Question BSOD Apex Legends

[ZeroToxiciti]

Hey guys, my friend has been having issues with very frequent (sessions of 2 hours at the very most before crashing) We've tried replacing his RAM, replacing his HDD with an SSD, and updating drivers. I have some of his latest minidumps here. One of these was with driver verifier active.
https://drive.google.com/drive/folders/119HoAOBM3RGVfG0YCs6W6RxBJ_OrHzDO?usp=sharing
Would really appreciate some help in figuring out what exactly is causing the problem, as replacing parts randomly is not a viable option for us.

 

[johnbl]

updated bios is dated 2022-07-13 and has new drivers available. I would start with this as the first fix attempt.
current bios is dated 03/20/2017.

MSI Global - The Leading Brand in High-end Gaming & Professional Creation
best to do both the bios and driver updates
the assumption is that there have been so many bios AGESA updates that the windows updates are using the new interfaces and the bios is using the old version from 2017.
AGESA - Wikipedia
(just fyi)

microsoft used this file:
\SystemRoot\system32\mcupdate_AuthenticAMD.dll
to attempt to patch the cpu microcode.
amd uses the ryzen master drivers to override the setting. Best to update the bios to get the patches installed rather than hoping microsoft .dll fixes the bad bios versions.
-----------
Debug session time: Thu Jan 12 01:00:48.149 2023 (UTC - 8:00)
System Uptime: 0 days 11:11:24.781

most current bugcheck
access violation while running microsoft defender
thread was swapped in, kernel address looks ok but was invalid.
one windows core file has been modified:
\SystemRoot\System32\win32kfull.sys unavailable (00000000)

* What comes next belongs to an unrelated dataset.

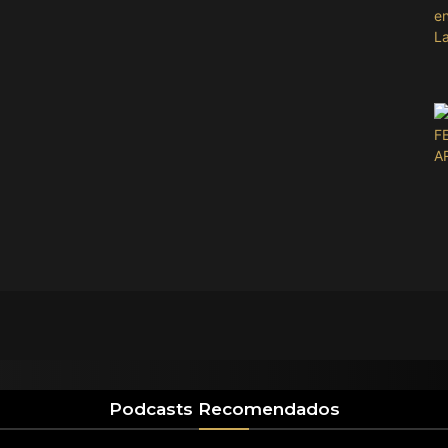
Podcasts Recomendados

will look at the other dumps to see if I can find a trend.
machine info:
BaseBoardManufacturer = MSI
BaseBoardProduct = X370 GAMING PRO (MS-7A33)
BaseBoardVersion = 2.0
BiosMajorRelease = 5
BiosMinorRelease = 12
BiosVendor = American Megatrends Inc.
BiosVersion = 4.00
BiosReleaseDate = 03/20/2017
SystemManufacturer = MSI
SystemProductName = MS-7A33

Processor Version AMD Ryzen 5 1600 Six-Core Processor
Processor Voltage 8ch - 1.2V
External Clock 100MHz
Max Speed 3900MHz

 

[johnbl]

second oldest bugcheck was in
multimedia class scheduler service, it got swapped in and the kernel address looks valid but was not

3 windows core files modified
win32k.sys
win32base.sys
win32kfull.sys
Debug session time: Thu Jan 12 03:14:33.092 2023 (UTC - 8:00)
System Uptime: 0 days 1:24:34.725

 

[johnbl]

I looked at a few of the other bugchecks, all of the bugchecks are happen when a thread is swapped in but the kernel address has been slightly modified. I would guess you have malware trying to get into your system. you should do the bios update to get the various fixes for the known amd attacks. then boot windows and update the drivers for the CPU chipset. then I would turn off windows virtual memory to delete the hidden pagefile.sys and reboot and turn it back on to make a clean one. I would then run cmd.exe as an admin and run
sfc.exe /scannow
DISM.exe /Online /Cleanup-Image /Restorehealth
then run a malware scan

note:
jan 12 at 1:00 1 windows core file modified
jan 12 at 3:14 3 windows core files modified

the bad kernel address used a patern that looked like a program probing memory addresses by adding small offsets

you might also download microsoft rammap64
find the empty menu item and select each of them. mainly to remove the standby list and remove a bunch of places where malware can hide its code.
RAMMap - Sysinternals | Microsoft Learn

 

[ZeroToxiciti]

I looked at a few of the other bugchecks, all of the bugchecks are happen when a thread is swapped in but the kernel address has been slightly modified. I would guess you have malware trying to get into your system. you should do the bios update to get the various fixes for the known amd attacks. then boot windows and update the drivers for the CPU chipset. then I would turn off windows virtual memory to delete the hidden pagefile.sys and reboot and turn it back on to make a clean one. I would then run cmd.exe as an admin and run
sfc.exe /scannow
DISM.exe /Online /Cleanup-Image /Restorehealth
then run a malware scan

note:
jan 12 at 1:00 1 windows core file modified
jan 12 at 3:14 3 windows core files modified

the bad kernel address used a patern that looked like a program probing memory addresses by adding small offsets

you might also download microsoft rammap64
find the empty menu item and select each of them. mainly to remove the standby list and remove a bunch of places where malware can hide its code.
RAMMap - Sysinternals | Microsoft Learn

Thank you so much for the incredibly detailed response. We ended up updating the BIOS like you said and that seemed to have done the job already. Will follow through with the other instructions if problems arise again.